WORK ORDER.
What is needed is an exact copy of the lines in the entries below from the one holding "Viber + SMS: комбо-стратегия для достижения" through the one holding "Auf der Anfahrt", pictures excluded.

Dataset entries
━━━━━━━━━━━━━━━━━━━━

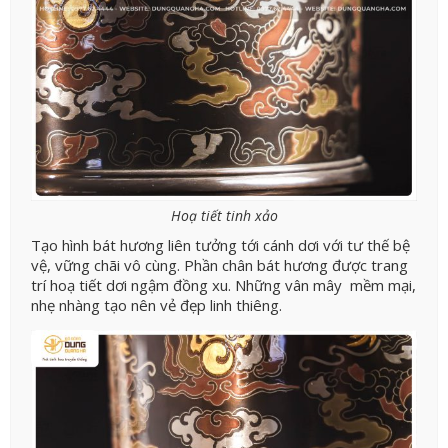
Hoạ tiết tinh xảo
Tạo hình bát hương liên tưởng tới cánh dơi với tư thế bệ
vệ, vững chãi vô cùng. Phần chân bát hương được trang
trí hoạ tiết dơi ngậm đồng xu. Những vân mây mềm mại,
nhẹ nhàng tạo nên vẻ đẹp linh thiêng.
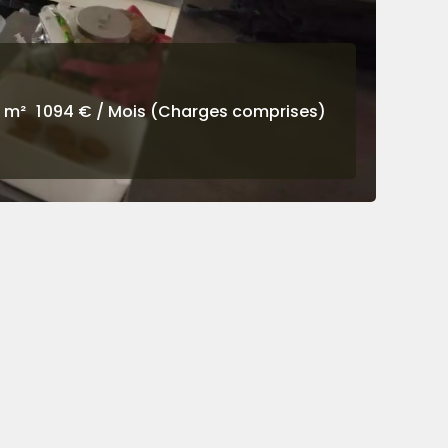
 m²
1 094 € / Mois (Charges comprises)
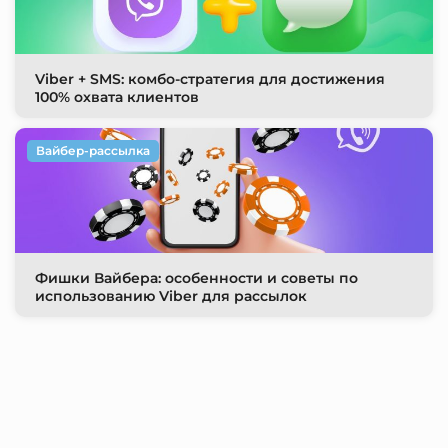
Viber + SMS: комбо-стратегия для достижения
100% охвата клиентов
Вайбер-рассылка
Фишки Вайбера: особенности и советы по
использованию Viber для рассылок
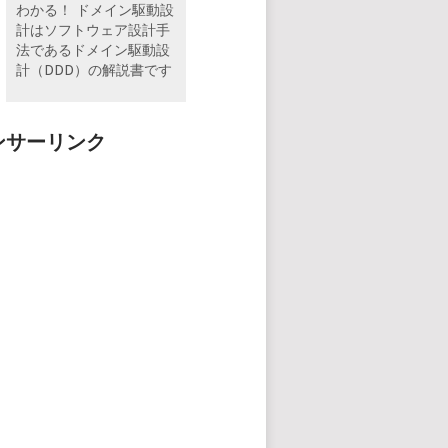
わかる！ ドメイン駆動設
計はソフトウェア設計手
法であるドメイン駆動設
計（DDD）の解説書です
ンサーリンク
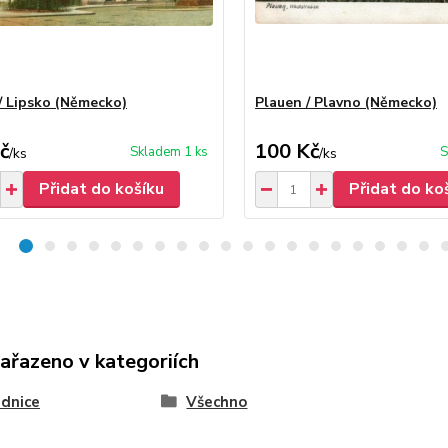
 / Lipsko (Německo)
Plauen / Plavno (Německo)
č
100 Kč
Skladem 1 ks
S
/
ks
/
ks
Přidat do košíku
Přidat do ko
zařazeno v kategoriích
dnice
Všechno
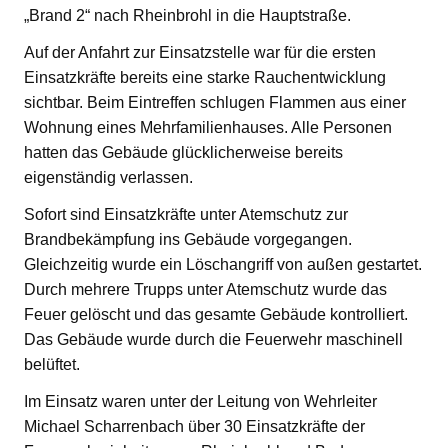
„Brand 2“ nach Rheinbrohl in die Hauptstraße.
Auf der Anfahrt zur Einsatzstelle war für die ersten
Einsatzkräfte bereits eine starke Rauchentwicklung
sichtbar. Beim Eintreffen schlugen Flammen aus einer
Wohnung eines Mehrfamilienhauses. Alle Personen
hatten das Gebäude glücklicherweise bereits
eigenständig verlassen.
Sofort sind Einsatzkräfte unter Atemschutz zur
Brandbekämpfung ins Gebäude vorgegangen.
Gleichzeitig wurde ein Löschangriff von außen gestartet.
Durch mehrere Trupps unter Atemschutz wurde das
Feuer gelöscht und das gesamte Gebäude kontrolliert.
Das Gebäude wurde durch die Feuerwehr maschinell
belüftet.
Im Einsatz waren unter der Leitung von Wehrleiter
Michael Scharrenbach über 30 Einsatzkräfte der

━━━━━━━━━━━━━━━━━━━━

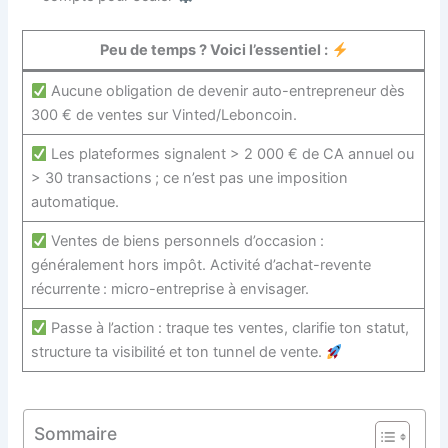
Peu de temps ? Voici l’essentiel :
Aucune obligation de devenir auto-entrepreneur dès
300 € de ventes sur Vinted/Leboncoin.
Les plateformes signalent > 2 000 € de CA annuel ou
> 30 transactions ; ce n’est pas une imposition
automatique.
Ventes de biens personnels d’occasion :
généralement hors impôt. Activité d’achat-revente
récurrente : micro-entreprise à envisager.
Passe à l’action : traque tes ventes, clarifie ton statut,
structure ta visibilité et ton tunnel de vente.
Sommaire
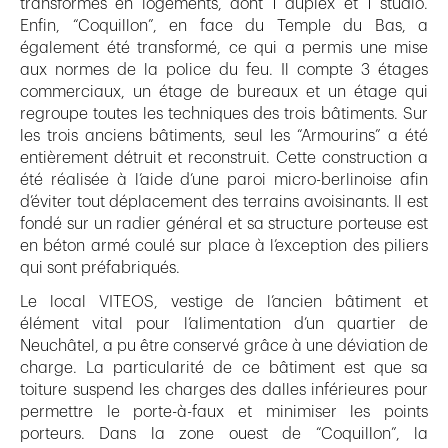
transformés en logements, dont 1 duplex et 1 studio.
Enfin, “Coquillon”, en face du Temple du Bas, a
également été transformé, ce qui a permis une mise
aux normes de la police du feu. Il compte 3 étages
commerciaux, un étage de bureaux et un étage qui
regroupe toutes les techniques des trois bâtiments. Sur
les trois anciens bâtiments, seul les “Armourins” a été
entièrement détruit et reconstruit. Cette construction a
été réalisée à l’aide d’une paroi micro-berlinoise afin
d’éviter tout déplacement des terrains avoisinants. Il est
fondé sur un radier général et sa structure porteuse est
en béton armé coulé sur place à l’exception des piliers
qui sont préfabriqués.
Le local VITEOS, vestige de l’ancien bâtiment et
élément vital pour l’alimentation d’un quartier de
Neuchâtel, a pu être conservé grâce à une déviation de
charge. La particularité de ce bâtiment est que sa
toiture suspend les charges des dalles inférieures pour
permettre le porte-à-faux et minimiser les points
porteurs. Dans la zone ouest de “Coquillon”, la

━━━━━━━━━━━━━━━━━━━━

RESPONSE BOX.
Viber + SMS: комбо-стратегия для достижения
100% охвата клиентов
Вайбер-рассылка
Фишки Вайбера: особенности и советы по
использованию Viber для рассылок
わかる！ ドメイン駆動設
計はソフトウェア設計手
法であるドメイン駆動設
計（DDD）の解説書です
ンサーリンク
 / Lipsko (Německo)
Plauen / Plavno (Německo)
č
100 Kč
Skladem 1 ks
S
/
ks
/
ks
Přidat do košíku
Přidat do ko
zařazeno v kategoriích
dnice
Všechno
„Brand 2“ nach Rheinbrohl in die Hauptstraße.
Auf der Anfahrt zur Einsatzstelle war für die ersten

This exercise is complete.